High Performance Video Playback of high resolution, or deep color, or HDR movies

High resolution / high framerate / deep color / HDR quality video playback can be taxing on your CPU, video card, and disks, so first and foremost you'll want a fast machine. Psychtoolbox is highly optimized for such playback scenarios and also provides access to the highly optimized GStreamer media framework for high performance playback. On many combinations of operating systems and graphics hardware (gpu), Psychtoolbox can configure and employ GStreamer to take advantage of gpu hardware accelerated video decoding for especially efficient playback, but what works and what doesn't is often very context dependent, so there are different routes.

Option 1: For arbitrary movies, also with sound, use the standard playback approach:

This is demonstrated by PlayMoviesDemo(moviename [, hdr=0]), with the optional hdr flag left out or set to zero for Standard Dynamic Range (SDR) movies, or hdr=1 for High Dynamic Range (HDR) movies, e.g., HDR-10 movies with 10 bpc color depth per color channel. Psychtoolbox will play back via GStreamer with automatic audio-video sync via GStreamer and also perform needed colorspace conversions and similar for HDR content. Non HDR movies can also use an optimized playback path by choosing the optional pixelFormat parameter as 11 to choose Psychtoolbox especially performance optimized gpu decode shaders. Psychtoolbox will configure GStreamer to utilize hardware accelerated video decoding of your graphics card (gpu) if the movie is encoded in a format supported by the gpu for fast hardware accelerated video decoding. Otherwise a cpu only software fallback will be chosen.

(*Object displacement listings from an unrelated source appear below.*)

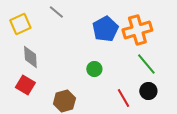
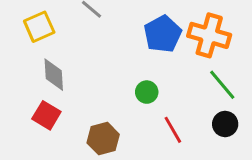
orange cross: (137, 30) -> (209, 35), turned 32
red line: (123, 98) -> (173, 130), moved

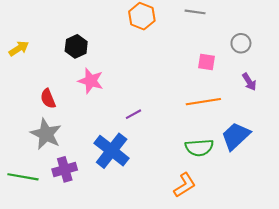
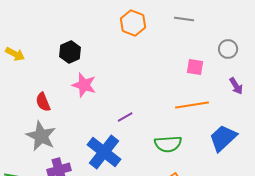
yellow arrow: (19, 48) -> (15, 54), turned 60
green semicircle: (199, 148) -> (168, 144), moved

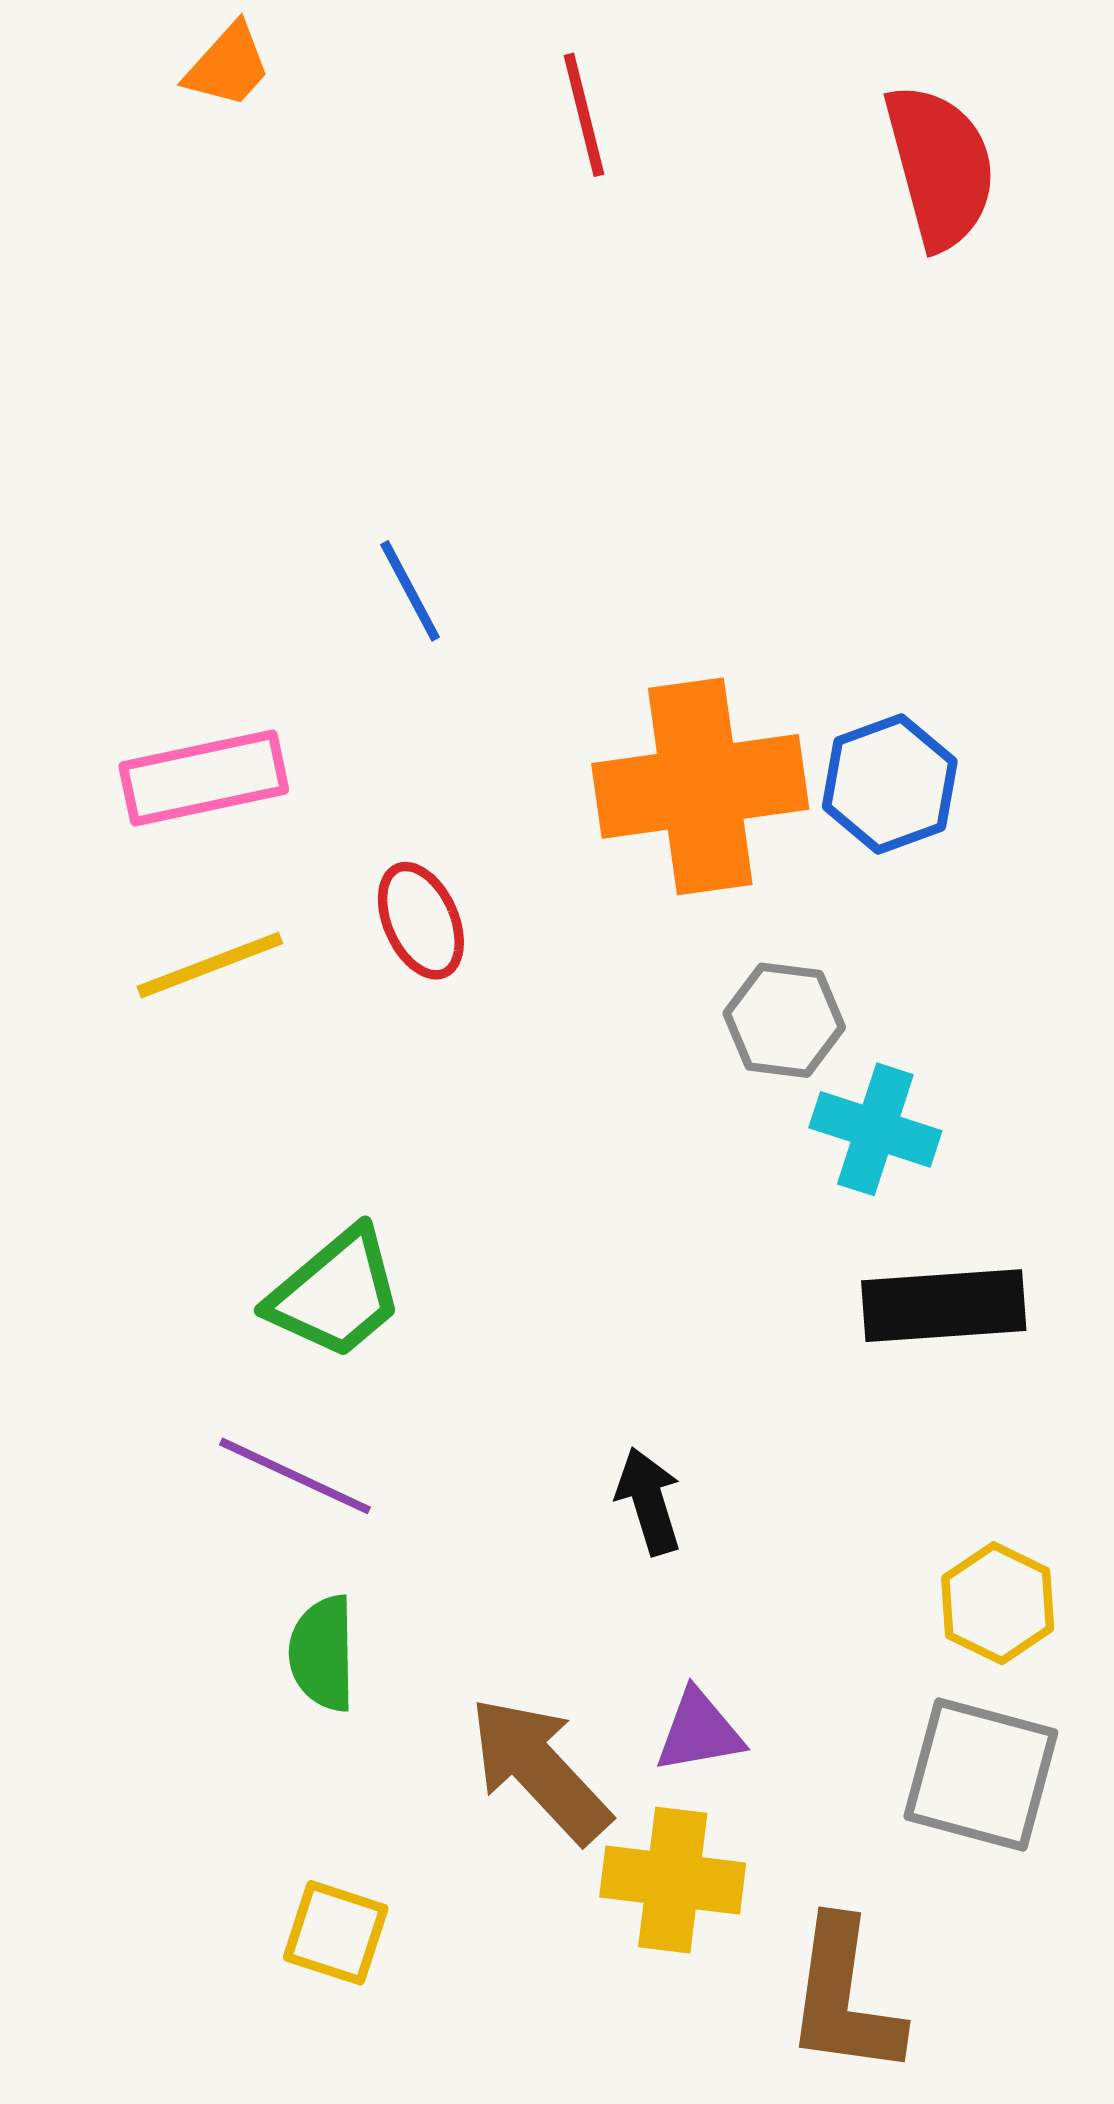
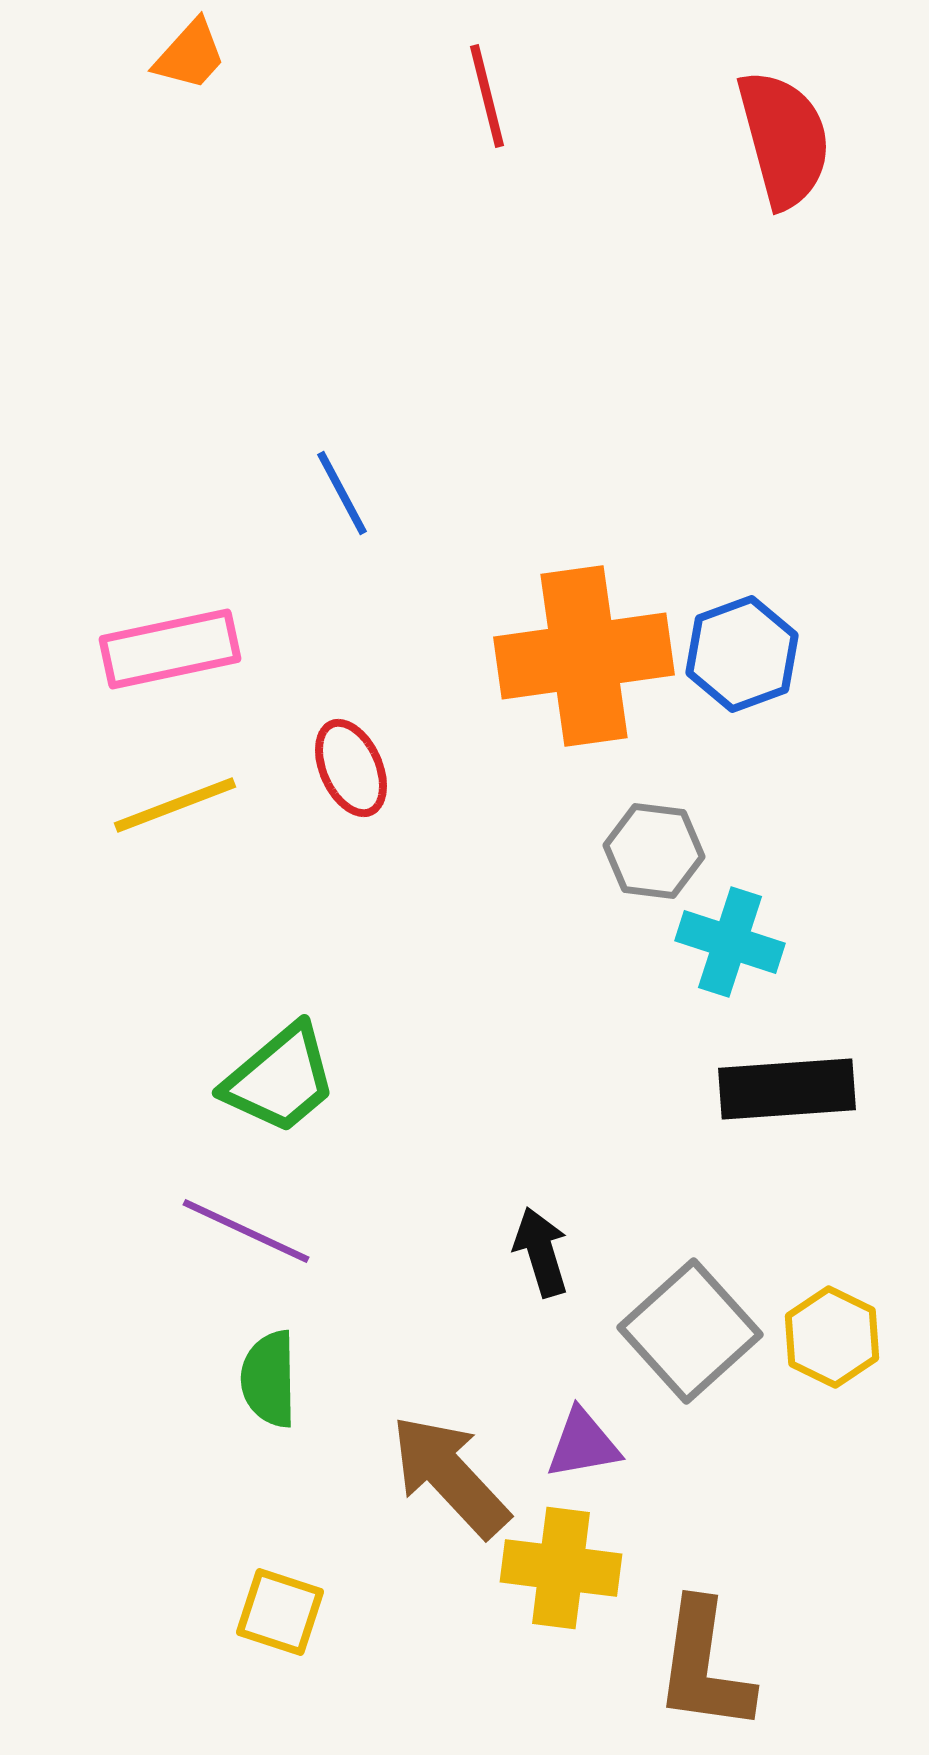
gray square: (981, 1775) -> (690, 1331), moved, turned 33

On modern state of the art graphics cards from AMD and NVidia, or also from Intel and even on the RaspberryPi computer, hardware accelerated video decoding allows for high performance. E.g., a modern NVidia GeForce RTX 5000 "Blackwell" series gpu can support hardware decoding of all common video formats like MPEG-1, MPEG-2, VC1, VP-8, VP-9, very modern formats like H264 (AVC), H265 (HEVC) and even AV1 with both 8 bpc content and 10 bpc HDR content, sometimes even 12 bpc content (cfe. https://developer.nvidia.com/video-encode-and-decode-gpu-support-matrix-new). Such gpu's can decode 1920x1080 full HD movies at 10 bpc in HEVC / H265 format at ~1500 fps! Cfe. https://docs.nvidia.com/video-technologies/video-codec-sdk/12.1/nvdec-application-note/index.html#nvdec-performance

Option 2: For long movies without sound, to reduce chances of dropped frames for demanding content, use buffering:

The approach is the same as for Option 1, but with some special flags set in Screen('OpenMovie', ...). In your code, set the optional specialFlags1 parameter to 2 + 256 to disable any decoding and output of sound (saving all computation time and overhead for that), and to disable deinterlacing (pointless for non-interlaced footage, but maybe gets some processing block out of the way for slightly lower overhead anyway). Then set the optional async flag to 4 and set preloadSecs to a certain amount of seconds of movie footage to prebuffer, e.g., 4 for 4 seconds or something around that. This will prebuffer preloadSecs seconds of movie footage internally, so in case of slight performance fluctuations the movie playback engine has some reservoir of already decoded video content to draw from. You then start playback of the movie via Screen('PlayMovie', ...), but wait for a few seconds before entering the actual movie playback loop in your script, to allow the playback engine to predecode and prebuffer multiple seconds of video content in RAM. Clever selection of preloadSecs and wait time before start of the actual movie playback loop and installing sufficient RAM can allow to play longer movies without dropping frames, even if the hardware is not fast enough to really play back a demanding movie, but a bit too slow. This approach is demonstrated in more detail in the following post: https://psychtoolbox.discourse.group/t/parallel-playback-of-multiple-4k-hdr-videos-on-different-displays/5189/4

Sketched out approach:

OpenMovie with asyncflag set to 4.
Start movie playback. This starts the decoding process.
Wait for a few seconds to prebuffer data.
Start your Screen('GetMovieImage') fetch and draw loop.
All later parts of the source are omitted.